The discussions about ORD offer a good opportunity to reflect on the relationship between science as a publicly funded data producer and owner on the one hand, and private companies that do business with this data on the other, Dubochet believes. “ORD is often misunderstood as meaning simply that everything is available to everyone, freely and without control.” This is not the case. “But science needs to get a clear idea of what it wants to achieve here.”
An ORD culture is needed
Dessimoz considers that scientists and academics also have a responsibility for establishing an ORD culture and bringing it alive. The way they collect their data should be as standardised as possible; they should develop their own data collections and collaborate with existing data infrastructures. “Training, best practices and role models that colleagues can use for guidance are also important here,” Vergauwe adds. “And we must be aware that ORD means additional effort and expense for researchers,” she says. That's why appropriate incentives are required as well. Dessimoz also shares this view: sharing data must have a positive career impact, in the same way as publishing a paper.

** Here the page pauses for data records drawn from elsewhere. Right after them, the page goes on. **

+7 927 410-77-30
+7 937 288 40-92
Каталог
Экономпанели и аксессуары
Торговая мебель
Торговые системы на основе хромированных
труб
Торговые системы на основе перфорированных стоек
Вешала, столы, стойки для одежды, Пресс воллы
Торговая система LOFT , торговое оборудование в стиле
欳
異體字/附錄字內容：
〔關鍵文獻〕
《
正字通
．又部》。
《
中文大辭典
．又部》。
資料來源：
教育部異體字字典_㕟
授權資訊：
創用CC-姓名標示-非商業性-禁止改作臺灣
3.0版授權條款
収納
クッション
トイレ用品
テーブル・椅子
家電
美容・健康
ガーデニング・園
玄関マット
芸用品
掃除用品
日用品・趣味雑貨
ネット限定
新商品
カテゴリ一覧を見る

The four experts take a critical view of handing over data preparation and management to external data stewards. “Data-intensive research is largely a reality nowadays,” Dubochet says, “and that's why it should be taken for granted that adept data handling is part of academic research.”

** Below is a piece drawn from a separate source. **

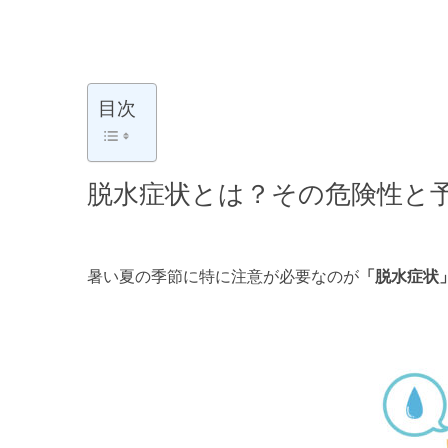
目次
脱水症状とは？その危険性と
暑い夏の季節に特に注意が必要なのが
「脱水症状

Investments in infrastructure
Alongside the researchers' initiative, building up an appropriate data infrastructure is another important pillar. “Switzerland is increasing its investments for this purpose, but we haven't yet reached the level that's necessary,” Dubochet notes. Furthermore, according to Dessimoz, the existing data platforms ought to press ahead with standardising their data so it can be used more widely. Closer collaboration with researchers is also needed to achieve this.

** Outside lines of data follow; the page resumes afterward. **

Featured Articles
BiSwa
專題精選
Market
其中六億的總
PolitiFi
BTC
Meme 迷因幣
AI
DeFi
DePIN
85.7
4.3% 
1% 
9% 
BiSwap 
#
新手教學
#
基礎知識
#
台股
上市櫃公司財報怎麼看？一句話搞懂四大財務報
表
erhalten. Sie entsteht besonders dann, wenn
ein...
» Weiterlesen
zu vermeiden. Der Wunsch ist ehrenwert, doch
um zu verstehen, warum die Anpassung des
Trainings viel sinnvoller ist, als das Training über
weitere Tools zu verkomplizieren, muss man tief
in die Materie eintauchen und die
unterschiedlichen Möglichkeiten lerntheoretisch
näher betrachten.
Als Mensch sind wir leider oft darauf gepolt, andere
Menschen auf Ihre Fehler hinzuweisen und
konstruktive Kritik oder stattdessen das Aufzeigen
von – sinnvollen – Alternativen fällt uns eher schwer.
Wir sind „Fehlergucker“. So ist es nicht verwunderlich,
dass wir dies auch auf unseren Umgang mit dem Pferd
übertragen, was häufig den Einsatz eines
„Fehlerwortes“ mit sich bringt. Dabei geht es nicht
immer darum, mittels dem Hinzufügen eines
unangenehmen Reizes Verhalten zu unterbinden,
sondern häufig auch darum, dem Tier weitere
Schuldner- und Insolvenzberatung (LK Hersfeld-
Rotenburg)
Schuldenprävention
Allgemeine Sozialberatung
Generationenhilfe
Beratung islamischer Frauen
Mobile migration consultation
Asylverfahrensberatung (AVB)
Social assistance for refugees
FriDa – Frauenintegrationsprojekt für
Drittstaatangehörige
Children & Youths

Finally, research institutions and funders should stipulate the publication of standardised data for projects, and they ought to reward the efforts involved. But, Dubochet adds, it is unrealistic to expect politicians to award separate funding for ORD. “ORD has to be funded within research projects.” He goes on to say that it is important for research institutions to grant academics more freedom so they can explore what is possible in the field of ORD with the help of new tools or AI.
First flagship projects
Adriano Rutz of ETH Zurich showed the symposium participants what this can lead to, based on the example of the LOTUS Initiative which he helped to develop. This freely accessible data platform links molecular structures with the biological organisms in which they are found. The platform, which contains around 750,000 referenced structural organism pairs, offers new ways of sharing and expanding knowledge in natural products research. This project's pioneering nature earned it the ORD Prize of the Swiss Academies of Arts and Sciences in 2023.